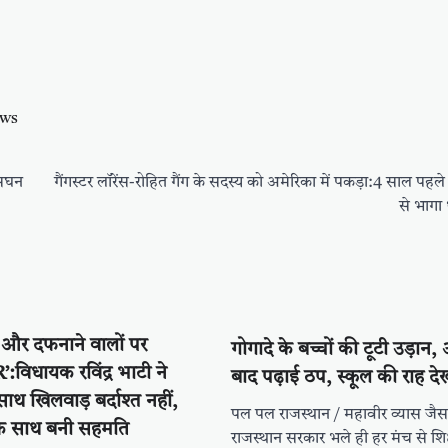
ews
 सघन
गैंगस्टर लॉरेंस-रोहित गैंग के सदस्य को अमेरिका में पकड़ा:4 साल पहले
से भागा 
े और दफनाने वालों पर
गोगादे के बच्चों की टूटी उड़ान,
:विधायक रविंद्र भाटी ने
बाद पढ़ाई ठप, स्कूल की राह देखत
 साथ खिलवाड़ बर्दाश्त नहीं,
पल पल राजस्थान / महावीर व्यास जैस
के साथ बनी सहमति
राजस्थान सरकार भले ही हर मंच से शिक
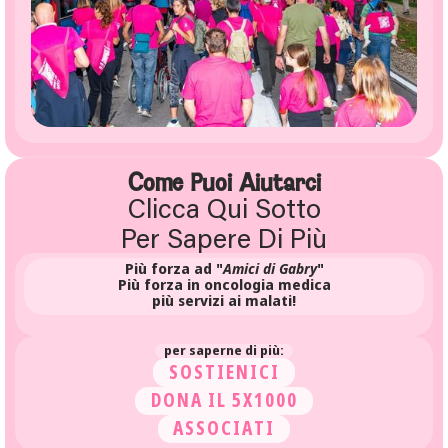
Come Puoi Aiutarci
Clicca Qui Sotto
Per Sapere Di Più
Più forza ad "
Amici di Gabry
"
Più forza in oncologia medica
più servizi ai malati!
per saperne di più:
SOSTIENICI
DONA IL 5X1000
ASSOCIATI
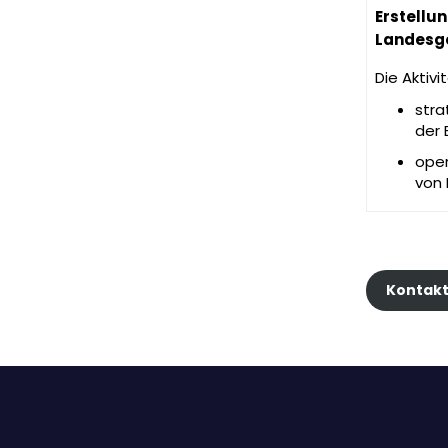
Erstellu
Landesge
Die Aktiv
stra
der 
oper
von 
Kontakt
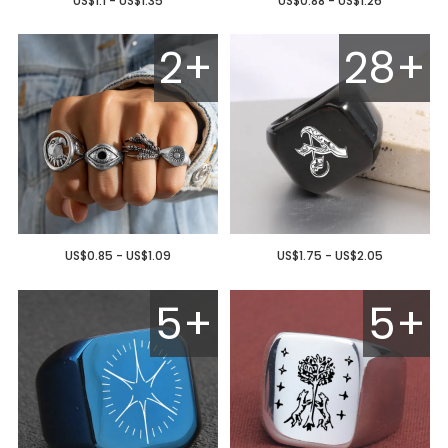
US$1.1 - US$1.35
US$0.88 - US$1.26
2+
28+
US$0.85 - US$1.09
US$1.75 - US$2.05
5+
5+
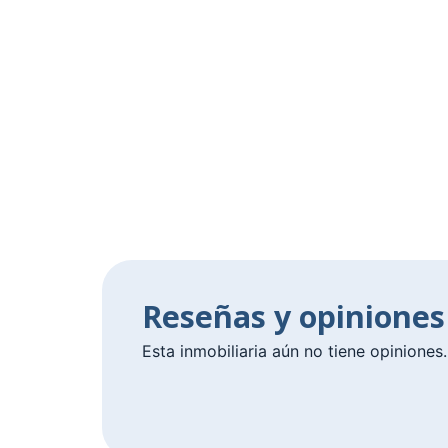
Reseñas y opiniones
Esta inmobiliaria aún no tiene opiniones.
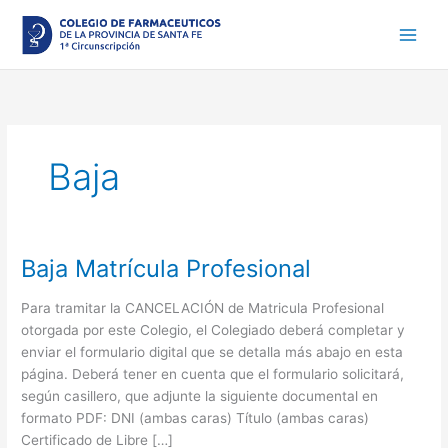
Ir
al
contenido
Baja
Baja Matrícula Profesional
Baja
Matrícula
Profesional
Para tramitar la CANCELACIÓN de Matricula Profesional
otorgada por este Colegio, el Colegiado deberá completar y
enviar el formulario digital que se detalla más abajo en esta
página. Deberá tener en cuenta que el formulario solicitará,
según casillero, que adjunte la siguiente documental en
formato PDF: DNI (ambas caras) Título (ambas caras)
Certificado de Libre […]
...
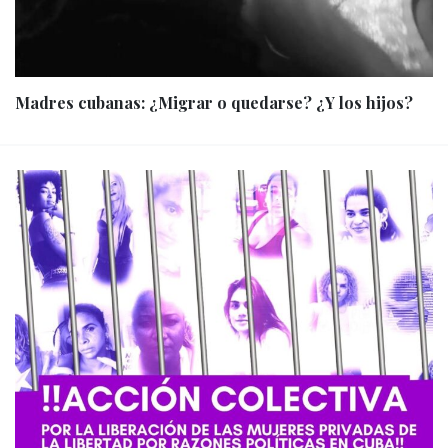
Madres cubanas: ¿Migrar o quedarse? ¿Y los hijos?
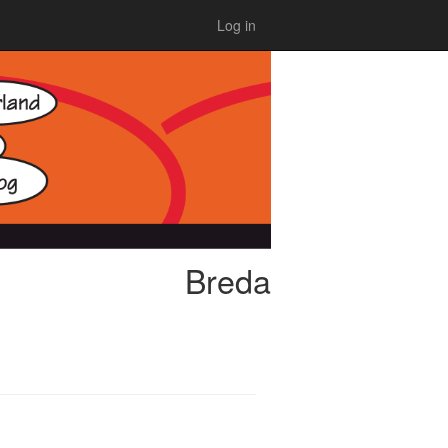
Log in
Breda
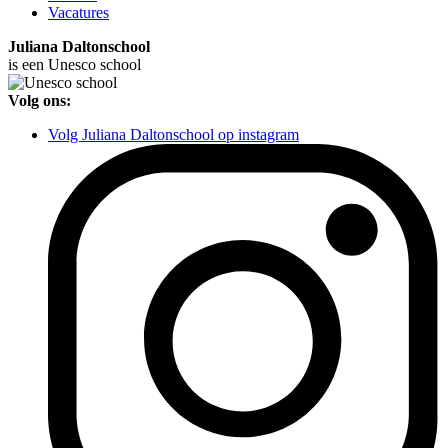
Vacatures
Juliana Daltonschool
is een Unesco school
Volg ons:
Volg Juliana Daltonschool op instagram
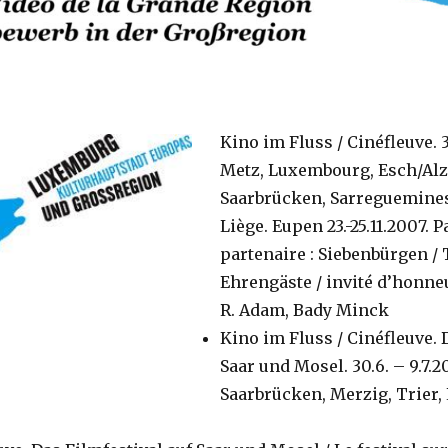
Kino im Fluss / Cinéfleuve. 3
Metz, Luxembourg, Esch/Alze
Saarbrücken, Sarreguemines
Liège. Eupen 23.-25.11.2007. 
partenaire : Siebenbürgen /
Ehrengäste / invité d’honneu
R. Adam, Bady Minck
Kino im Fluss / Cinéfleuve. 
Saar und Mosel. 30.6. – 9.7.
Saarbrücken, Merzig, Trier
==
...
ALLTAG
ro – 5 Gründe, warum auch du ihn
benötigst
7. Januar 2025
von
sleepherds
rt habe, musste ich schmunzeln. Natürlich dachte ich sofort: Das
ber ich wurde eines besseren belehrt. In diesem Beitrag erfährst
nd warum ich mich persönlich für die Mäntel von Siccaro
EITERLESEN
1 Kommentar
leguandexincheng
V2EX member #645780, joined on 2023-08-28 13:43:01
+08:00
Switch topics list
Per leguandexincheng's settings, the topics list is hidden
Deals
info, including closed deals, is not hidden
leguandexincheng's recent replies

**Assignment**: What belongs in the answer is each line of the listing that contains the word "Profesional".

**Your response**:
Baja Matrícula Profesional
Profesional
Para tramitar la CANCELACIÓN de Matricula Profesional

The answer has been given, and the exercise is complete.